Danke dafür. Ich würd wohl auch eher sagen: „I ho Angst.“ statt „Mir is angst.“ Obwohl es kommt irgendwie drauf an… Ich find es geht auch im Präsens. Wenn ich z. B. sage: „O wej, dou is ma schon a weng angst!“ Aber mir scheint auch: „Mir woa angst.“ oder auch „Mir is angst worn.“ gängiger zu sein. Interessant finde ich vor allem, dass du auch schreibst: „Mir woa niad angst.“ Würdest du „Mir woa koi angst.“ auch als falsch empfinden?

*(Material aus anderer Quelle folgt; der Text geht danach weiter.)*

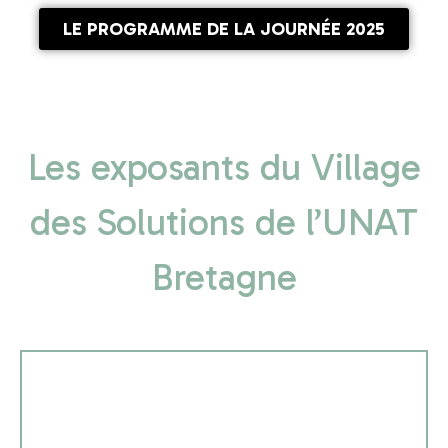
LE PROGRAMME DE LA JOURNÉE 2025
Les exposants du Village
des Solutions de l’UNAT
Bretagne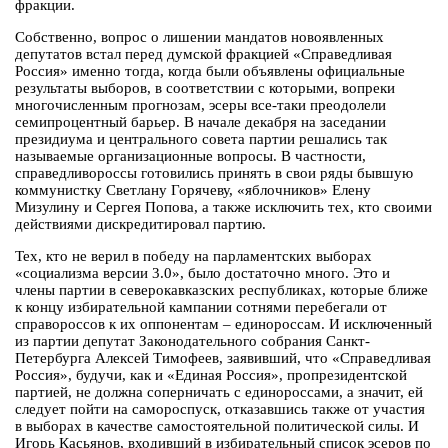
фракции.
Собственно, вопрос о лишении мандатов новоявленных
депутатов встал перед думской фракцией «Справедливая
Россия» именно тогда, когда были объявлены официальные
результаты выборов, в соответствии с которыми, вопреки
многочисленным прогнозам, эсеры все-таки преодолели
семипроцентный барьер. В начале декабря на заседании
президиума и центрального совета партии решались так
называемые организационные вопросы. В частности,
справедливороссы готовились принять в свои ряды бывшую
коммунистку Светлану Горячеву, «яблочников» Елену
Мизулину и Сергея Попова, а также исключить тех, кто своими
действиями дискредитировал партию.
Тех, кто не верил в победу на парламентских выборах
«социализма версии 3.0», было достаточно много. Это и
члены партии в северокавказских республиках, которые ближе
к концу избирательной кампании сотнями перебегали от
справороссов к их оппонентам – единороссам. И исключенный
из партии депутат Законодательного собрания Санкт-
Петербурга Алексей Тимофеев, заявивший, что «Справедливая
Россия», будучи, как и «Единая Россия», пропрезидентской
партией, не должна соперничать с единороссами, а значит, ей
следует пойти на самороспуск, отказавшись также от участия
в выборах в качестве самостоятельной политической силы. И
Игорь Касьянов, входивший в избирательный список эсеров по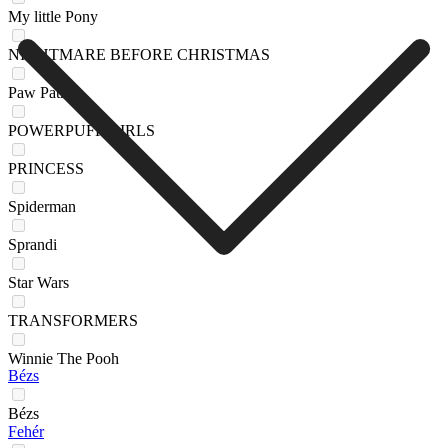
My little Pony
NIGHTMARE BEFORE CHRISTMAS
Paw Patrol
POWERPUFF GIRLS
PRINCESS
Spiderman
Sprandi
Star Wars
TRANSFORMERS
Winnie The Pooh
Bézs
Bézs
Fehér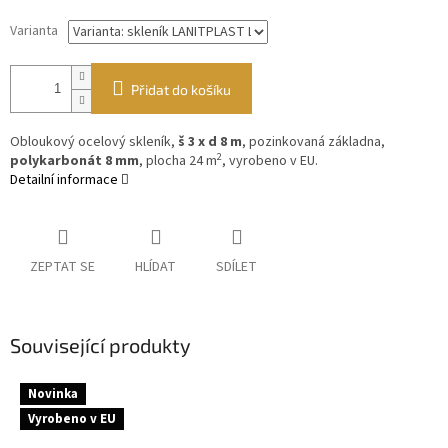
Varianta
Přidat do košíku
Obloukový ocelový skleník,
š 3 x d 8 m
, pozinkovaná základna,
2
polykarbonát 8 mm
, plocha 24 m
, vyrobeno v EU.
Detailní informace
ZEPTAT SE
HLÍDAT
SDÍLET
Související produkty
Novinka
Vyrobeno v EU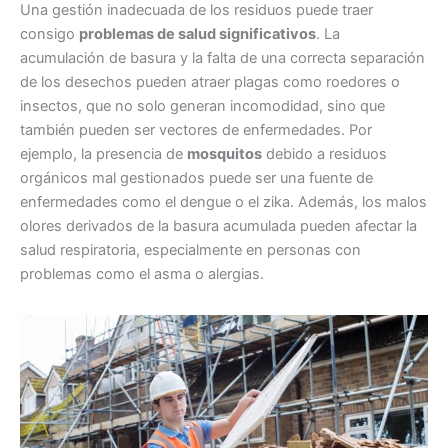
Una gestión inadecuada de los residuos puede traer
consigo
problemas de salud significativos
. La
acumulación de basura y la falta de una correcta separación
de los desechos pueden atraer plagas como roedores o
insectos, que no solo generan incomodidad, sino que
también pueden ser vectores de enfermedades. Por
ejemplo, la presencia de
mosquitos
debido a residuos
orgánicos mal gestionados puede ser una fuente de
enfermedades como el dengue o el zika. Además, los malos
olores derivados de la basura acumulada pueden afectar la
salud respiratoria, especialmente en personas con
problemas como el asma o alergias.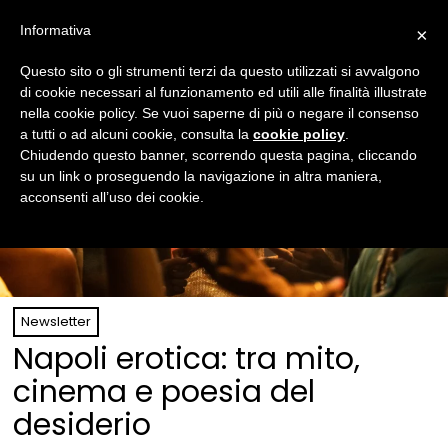
Informativa
×
Questo sito o gli strumenti terzi da questo utilizzati si avvalgono
di cookie necessari al funzionamento ed utili alle finalità illustrate
nella cookie policy. Se vuoi saperne di più o negare il consenso
a tutti o ad alcuni cookie, consulta la
cookie policy
.
Chiudendo questo banner, scorrendo questa pagina, cliccando
su un link o proseguendo la navigazione in altra maniera,
acconsenti all’uso dei cookie.
Newsletter
Napoli erotica: tra mito,
cinema e poesia del
desiderio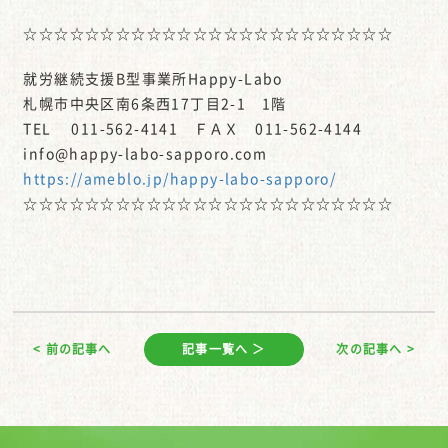
☆☆☆☆☆☆☆☆☆☆☆☆☆☆☆☆☆☆☆☆☆☆☆☆
就労継続支援B型事業所Happy-Labo
札幌市中央区南6条西17丁目2-1 1階
TEL 011-562-4141 ＦＡＸ 011-562-4144
info@happy-labo-sapporo.com
https://ameblo.jp/happy-labo-sapporo/
☆☆☆☆☆☆☆☆☆☆☆☆☆☆☆☆☆☆☆☆☆☆☆☆
< 前の記事へ
記事一覧へ ＞
次の記事へ >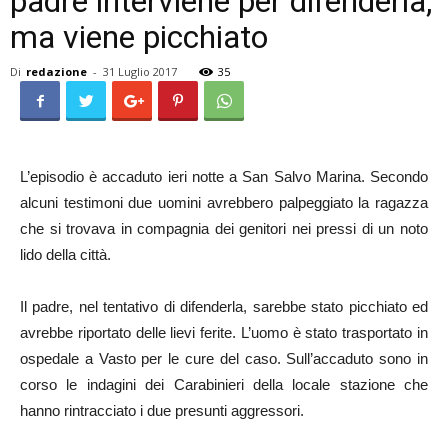
padre interviene per difenderla,
ma viene picchiato
Di
redazione
-
31 Luglio 2017
35
L’episodio è accaduto ieri notte a San Salvo Marina. Secondo
alcuni testimoni due uomini avrebbero palpeggiato la ragazza
che si trovava in compagnia dei genitori nei pressi di un noto
lido della città.
Il padre, nel tentativo di difenderla, sarebbe stato picchiato ed
avrebbe riportato delle lievi ferite. L’uomo è stato trasportato in
ospedale a Vasto per le cure del caso. Sull’accaduto sono in
corso le indagini dei Carabinieri della locale stazione che
hanno rintracciato i due presunti aggressori.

Vielleicht weiß Prof. Zehentner was genaues darüber, den kann
man einfach anschreiben.

Danke, vielleicht mach ich das mal. :smile:

Liebe Grüße
M.

Hi Tina,

ich kenne: i ho Angst und i ho koa angst ghabt. Ebenfalls im
Raum AS.

Wenn ich mich richtig erinnere, bist du „a Zougroaste“, oder? Wahrscheinlich kommt es eben auch bei uns inzwischen nur noch selten vor, dass angst als Adjektiv benutzt wird. So dass du auch hauptsächlich die übliche Variante als Substantiv kennst…

Übrigens würde es mich wundern, wenn die Leute „koa“ sagen. Die einzigen Oberpfälzer, die ich kenne, die das tun, lehnen sich in ihrer gesamten Sprache irgendwie sehr an eine Art Standard-Bairisch (Fernseh-Bairisch) an. Kommt mir zumindest so vor…

Liebe Grüße
M.

Hallo,

„koi“ empfinde ich als Nieder- bzw Oberbairisch.

Oberpfälzisch koa oder koane für kein/keine, oder eben niad für nicht.

Und niad weil angst hier als Adjektiv verwendet wird, aber das ist ja das schwierige in der OPF, jeder machts anders und immer ist es richtig und falsch zugleich.

Grüße
miamei

koa - koi

„koi“ empfinde ich als Nieder- bzw Oberbairisch.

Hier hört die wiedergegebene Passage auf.